Validation of export requires that all transitive uses of resource types in the types of exported functions or values refer to resources that were either imported or exported (concretely, via the type index introduced by an import or export). The optional <externdesc>? in export can be used to explicitly ascribe a type to an export which is validated to be a supertype of the definition's type, thereby allowing a private (non-exported) type definition to be replaced with a public (exported) type definition.

For example, in the following component:

(component
  (import "R1" (type $R1 (sub resource)))
  (type $R2 (resource (rep i32)))
  (export $R2' "R2" (type $R2))
  (func $f1 (result (own $R1)) (canon lift ...))
  (func $f2 (result (own $R2)) (canon lift ...))
  (func $f2' (result (own $R2')) (canon lift ...))
  (export "f1" (func $f1))
  ;; (export "f2" (func $f2)) -- invalid
  (export "f2" (func $f2) (func (result (own $R2'))))
  (export "f2" (func $f2'))
)

the commented-out export is invalid because its type transitively refers to $R2, which is a private type definition. This requirement is meant to address the standard avoidance problem that appears in module systems with abstract types. In particular, it ensures that a client of a component is able to externally define a type compatible with the exports of the component.

Similar to type exports, value exports may also ascribe a type to keep the precise value from becoming part of the type and public interface.

For example:

(component
  (value $url string "https://example.com")
  (export "default-url" (value $url) (value string))
)

The inferred type of this component is:

(component
  (export "default-url" (value string))
)

Note, that the url value definition is absent from the component type

Component Invariants

As a consequence of the shared-nothing design described above, all calls into or out of a component instance necessarily transit through a component function definition. Thus, component functions form a "membrane" around the collection of core module instances contained by a component instance, allowing the Component Model to establish invariants that increase optimizability and composability in ways not otherwise possible in the shared-everything setting of Core WebAssembly. The Component Model proposes establishing the following three runtime invariants:

  1. Components define a "lockdown" state that prevents continued execution after a trap. This both prevents continued execution with corrupt state and also allows more-aggressive compiler optimizations (e.g., store reordering). This was considered early in Core WebAssembly standardization but rejected due to the lack of clear trapping boundary. With components, each component instance is given a mutable "lockdown" state that is set upon trap and implicitly checked at every execution step by component functions. Thus, after a trap, it's no longer possible to observe the internal state of a component instance.
  2. Components prevent unexpected reentrance by setting the "lockdown" state (in the previous bullet) whenever calling out through an import, clearing the lockdown state on return, thereby preventing reentrant export calls in the interim. This establishes a clear contract between separate components that both prevents obscure composition-time bugs and also enables more-efficient non-reentrant runtime glue code (particularly in the middle of the Canonical ABI).

JavaScript Embedding

JS API

The JS API currently provides WebAssembly.compile(Streaming) which take raw bytes from an ArrayBuffer or Response object and produces WebAssembly.Module objects that represent decoded and validated modules. To natively support the Component Model, the JS API would be extended to allow these same JS API functions to accept component binaries and produce new WebAssembly.Component objects that represent decoded and validated components. The binary format of components is designed to allow modules and components to be distinguished by the first 8 bytes of the binary (splitting the 32-bit core:version field into a 16-bit version field and a 16-bit layer field with 0 for modules and 1 for components).

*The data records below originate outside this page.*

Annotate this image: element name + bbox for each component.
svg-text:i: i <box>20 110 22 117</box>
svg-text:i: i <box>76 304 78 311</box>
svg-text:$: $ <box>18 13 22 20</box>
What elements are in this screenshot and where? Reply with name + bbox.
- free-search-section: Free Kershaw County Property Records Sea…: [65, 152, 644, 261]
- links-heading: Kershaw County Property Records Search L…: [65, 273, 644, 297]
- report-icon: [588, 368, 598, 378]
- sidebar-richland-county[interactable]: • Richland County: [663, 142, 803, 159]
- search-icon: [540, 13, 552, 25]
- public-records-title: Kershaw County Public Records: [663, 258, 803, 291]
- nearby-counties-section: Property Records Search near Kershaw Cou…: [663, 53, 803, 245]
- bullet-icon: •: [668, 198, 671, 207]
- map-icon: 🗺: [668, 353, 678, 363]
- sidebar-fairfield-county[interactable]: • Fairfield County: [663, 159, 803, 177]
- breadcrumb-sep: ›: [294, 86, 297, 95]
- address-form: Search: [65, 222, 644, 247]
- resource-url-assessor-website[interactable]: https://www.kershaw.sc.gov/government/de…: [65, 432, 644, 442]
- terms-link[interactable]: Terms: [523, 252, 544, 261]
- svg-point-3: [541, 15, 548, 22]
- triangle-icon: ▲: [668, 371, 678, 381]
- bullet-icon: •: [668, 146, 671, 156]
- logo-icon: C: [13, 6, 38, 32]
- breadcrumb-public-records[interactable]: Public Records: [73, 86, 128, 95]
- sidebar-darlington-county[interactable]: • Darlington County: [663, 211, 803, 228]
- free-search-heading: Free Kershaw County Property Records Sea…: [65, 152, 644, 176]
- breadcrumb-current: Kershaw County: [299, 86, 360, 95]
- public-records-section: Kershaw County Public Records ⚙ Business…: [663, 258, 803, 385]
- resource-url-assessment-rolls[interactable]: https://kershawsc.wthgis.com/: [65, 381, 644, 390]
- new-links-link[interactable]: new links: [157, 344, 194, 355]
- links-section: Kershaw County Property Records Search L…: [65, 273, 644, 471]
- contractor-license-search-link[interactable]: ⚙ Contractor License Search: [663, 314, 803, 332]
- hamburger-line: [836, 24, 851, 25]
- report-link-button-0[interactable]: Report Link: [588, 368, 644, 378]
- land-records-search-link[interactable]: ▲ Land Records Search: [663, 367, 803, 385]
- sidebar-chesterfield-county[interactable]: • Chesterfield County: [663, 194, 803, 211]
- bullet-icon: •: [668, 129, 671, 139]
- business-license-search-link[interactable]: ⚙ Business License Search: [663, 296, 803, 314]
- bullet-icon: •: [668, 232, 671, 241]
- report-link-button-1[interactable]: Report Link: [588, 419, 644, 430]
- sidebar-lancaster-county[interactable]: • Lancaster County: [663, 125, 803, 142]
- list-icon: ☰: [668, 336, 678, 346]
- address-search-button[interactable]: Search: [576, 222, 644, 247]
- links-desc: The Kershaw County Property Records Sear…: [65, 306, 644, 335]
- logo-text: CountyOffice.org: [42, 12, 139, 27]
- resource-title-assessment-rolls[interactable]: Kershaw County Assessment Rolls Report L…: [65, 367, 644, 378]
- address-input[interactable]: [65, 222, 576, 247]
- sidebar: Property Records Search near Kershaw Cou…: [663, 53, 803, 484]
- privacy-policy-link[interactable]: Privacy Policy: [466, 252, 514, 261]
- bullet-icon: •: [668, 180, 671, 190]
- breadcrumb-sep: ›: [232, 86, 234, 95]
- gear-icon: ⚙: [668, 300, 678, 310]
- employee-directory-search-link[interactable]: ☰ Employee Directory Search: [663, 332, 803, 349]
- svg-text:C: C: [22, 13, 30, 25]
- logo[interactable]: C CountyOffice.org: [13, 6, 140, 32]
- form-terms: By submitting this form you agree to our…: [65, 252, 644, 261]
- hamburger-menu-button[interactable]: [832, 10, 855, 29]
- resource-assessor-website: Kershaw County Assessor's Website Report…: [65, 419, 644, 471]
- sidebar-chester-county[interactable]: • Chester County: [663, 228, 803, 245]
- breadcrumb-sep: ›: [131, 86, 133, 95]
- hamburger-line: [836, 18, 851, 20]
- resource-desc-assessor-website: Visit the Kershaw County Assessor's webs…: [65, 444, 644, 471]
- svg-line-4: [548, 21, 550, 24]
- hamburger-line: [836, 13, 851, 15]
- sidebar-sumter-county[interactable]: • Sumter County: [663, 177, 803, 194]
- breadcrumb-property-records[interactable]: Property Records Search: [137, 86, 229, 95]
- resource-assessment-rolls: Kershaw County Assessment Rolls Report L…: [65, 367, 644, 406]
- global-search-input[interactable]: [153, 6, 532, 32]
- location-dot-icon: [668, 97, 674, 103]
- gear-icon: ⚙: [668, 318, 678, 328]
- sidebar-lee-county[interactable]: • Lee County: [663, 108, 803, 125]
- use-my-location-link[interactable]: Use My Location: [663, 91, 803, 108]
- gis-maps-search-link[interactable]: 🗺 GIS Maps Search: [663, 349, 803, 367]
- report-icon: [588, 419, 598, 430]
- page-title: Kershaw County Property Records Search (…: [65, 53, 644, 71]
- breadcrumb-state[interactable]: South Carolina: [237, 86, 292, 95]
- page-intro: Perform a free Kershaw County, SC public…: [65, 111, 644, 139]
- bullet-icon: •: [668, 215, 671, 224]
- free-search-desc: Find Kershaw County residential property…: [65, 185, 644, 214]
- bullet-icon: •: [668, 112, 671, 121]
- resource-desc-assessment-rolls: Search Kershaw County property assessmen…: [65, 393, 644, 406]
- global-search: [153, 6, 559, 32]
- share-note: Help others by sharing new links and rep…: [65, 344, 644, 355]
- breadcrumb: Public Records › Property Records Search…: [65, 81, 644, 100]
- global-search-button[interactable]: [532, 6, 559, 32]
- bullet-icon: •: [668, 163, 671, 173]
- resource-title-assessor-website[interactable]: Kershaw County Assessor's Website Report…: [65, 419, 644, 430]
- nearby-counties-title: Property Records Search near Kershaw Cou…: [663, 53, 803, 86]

Once compiled, a WebAssembly.Component could be instantiated using the existing JS API WebAssembly.instantiate(Streaming). Since components have the same basic import/export structure as modules, this means extending the read the imports logic to support single-level imports as well as imports of modules, components and instances. Since the results of instantiating a component is a record of JavaScript values, just like an instantiated module, WebAssembly.instantiate would always produce a WebAssembly.Instance object for both module and component arguments.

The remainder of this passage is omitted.